ANTRAX COME PARTNER TECNICO DEL PROGETTO "AULA DEL FUTURO" DI STEFANO BOERI INTERIORS

È stato presentato il 12 settembre 2022, presso la scuola Primaria Collodi dell’Istituto Barozzi Beltrami di Rozzano (MI), il primo prototipo di “Aula del Futuro” progettata da Stefano Boeri Interiors nell’ambito del progetto “Igiene Insieme” promosso da Napisan.
La sfida dello studio di architettura è stata quella di ragionare su modelli educativi che permettano la sperimentazione e favoriscano la partecipazione.
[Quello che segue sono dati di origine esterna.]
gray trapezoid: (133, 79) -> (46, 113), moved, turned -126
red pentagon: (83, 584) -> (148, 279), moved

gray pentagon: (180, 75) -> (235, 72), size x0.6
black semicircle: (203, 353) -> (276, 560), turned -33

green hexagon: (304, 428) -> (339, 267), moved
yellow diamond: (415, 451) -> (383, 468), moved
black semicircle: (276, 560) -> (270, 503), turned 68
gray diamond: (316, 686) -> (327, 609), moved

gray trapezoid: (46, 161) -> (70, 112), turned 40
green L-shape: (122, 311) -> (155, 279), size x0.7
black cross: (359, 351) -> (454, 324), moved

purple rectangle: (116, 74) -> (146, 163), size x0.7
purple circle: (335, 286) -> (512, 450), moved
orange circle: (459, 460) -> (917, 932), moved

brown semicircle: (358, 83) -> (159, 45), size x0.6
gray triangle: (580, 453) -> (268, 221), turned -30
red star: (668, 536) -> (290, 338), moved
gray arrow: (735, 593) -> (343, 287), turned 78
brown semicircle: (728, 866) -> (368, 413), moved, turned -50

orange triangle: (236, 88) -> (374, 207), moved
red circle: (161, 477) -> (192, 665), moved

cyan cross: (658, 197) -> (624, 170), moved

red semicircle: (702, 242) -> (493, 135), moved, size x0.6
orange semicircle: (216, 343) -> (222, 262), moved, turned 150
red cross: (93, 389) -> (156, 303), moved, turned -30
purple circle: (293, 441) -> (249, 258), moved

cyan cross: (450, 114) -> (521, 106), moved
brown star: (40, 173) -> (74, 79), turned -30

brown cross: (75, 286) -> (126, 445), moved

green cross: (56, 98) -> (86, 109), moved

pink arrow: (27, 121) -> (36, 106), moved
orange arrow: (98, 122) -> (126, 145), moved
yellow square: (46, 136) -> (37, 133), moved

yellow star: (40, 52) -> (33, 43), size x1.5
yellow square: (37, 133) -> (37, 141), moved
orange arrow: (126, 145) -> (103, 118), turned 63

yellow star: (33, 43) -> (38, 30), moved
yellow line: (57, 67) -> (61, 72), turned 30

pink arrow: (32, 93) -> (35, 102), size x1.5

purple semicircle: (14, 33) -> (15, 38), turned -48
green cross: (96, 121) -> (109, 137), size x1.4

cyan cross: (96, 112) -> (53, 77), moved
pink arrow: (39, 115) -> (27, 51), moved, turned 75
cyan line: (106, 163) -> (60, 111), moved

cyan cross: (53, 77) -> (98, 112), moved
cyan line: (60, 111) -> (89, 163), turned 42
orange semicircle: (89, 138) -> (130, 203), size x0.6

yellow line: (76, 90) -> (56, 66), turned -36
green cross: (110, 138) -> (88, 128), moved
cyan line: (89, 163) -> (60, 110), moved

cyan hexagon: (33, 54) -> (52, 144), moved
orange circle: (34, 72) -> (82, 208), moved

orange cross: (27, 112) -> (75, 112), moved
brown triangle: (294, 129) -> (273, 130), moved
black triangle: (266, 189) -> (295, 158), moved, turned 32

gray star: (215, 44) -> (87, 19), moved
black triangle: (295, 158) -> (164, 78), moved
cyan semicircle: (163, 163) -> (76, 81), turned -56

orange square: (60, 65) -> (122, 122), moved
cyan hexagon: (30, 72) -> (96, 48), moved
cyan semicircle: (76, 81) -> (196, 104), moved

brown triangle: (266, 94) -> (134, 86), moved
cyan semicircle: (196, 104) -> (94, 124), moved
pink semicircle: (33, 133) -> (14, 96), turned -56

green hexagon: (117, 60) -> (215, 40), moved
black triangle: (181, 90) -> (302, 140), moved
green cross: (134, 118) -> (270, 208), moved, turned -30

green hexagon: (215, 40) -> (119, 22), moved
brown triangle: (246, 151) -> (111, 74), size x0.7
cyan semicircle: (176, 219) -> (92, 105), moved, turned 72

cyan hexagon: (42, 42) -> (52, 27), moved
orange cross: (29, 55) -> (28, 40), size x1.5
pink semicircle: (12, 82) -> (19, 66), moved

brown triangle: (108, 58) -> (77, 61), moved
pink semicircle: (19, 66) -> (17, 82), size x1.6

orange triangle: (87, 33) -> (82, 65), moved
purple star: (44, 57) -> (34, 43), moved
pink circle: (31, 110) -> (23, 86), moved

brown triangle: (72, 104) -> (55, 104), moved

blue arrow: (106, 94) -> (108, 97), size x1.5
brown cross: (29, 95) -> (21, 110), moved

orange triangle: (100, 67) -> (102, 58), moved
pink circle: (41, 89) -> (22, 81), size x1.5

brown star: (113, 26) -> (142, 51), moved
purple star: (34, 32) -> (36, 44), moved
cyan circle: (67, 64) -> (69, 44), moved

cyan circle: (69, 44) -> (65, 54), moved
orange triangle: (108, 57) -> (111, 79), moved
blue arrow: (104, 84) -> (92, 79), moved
La luce, i colori, la tecnologia e gli arredi sono tra i protagonisti di questo nuovo modo di pensare i confini dell’apprendimento: spazi che cambiano e si adattano a ogni esigenza, diventando all’occorrenza anche sale per la musica, laboratori artigianali e scuole di danza.
L’Aula del Futuro è infatti flessibile e modulare, con pareti mobili che garantiscono la variazione della superficie sulla base delle diverse necessità e nel segno della multifunzionalità. È possibile ricreare ogni volta il layout adatto allo specifico momento della giornata: lavoro a piccoli gruppi, lezione frontale, didattica informale etc. Lo spazio è inoltre dotato di sistemi tecnologici avanzati e studiati per migliorare la qualità della didattica a distanza, nonché la qualità dell’ambiente stesso con educazione all’igiene, dispositivi di pulizia dell’aria e ricerca di materiali lavabili e antibatterici.
A riscaldare l’Aula del Futuro sono stati selezionati i termoarredi Trim di Antrax IT, in colore RAL 7036 opaco e nella versione idraulica, installati in orizzontale su una boiserie in legno laccato grigio. Il radiatore, tubolare e realizzato in acciaio al carbonio 100% riciclabile, è composto da elementi a sezione rettangolare che definiscono una fitta trama, con un’estetica minimale e pulita. Grazie alle numerose varianti dimensionali, si adatta facilmente a contesti di ristrutturazione, come nel caso dell’Aula del Futuro presso l’istituto scolastico di Rozzano, mentre la capacità di entrare a regime molto rapidamente permette di assecondare le esigenze di un contesto didattico.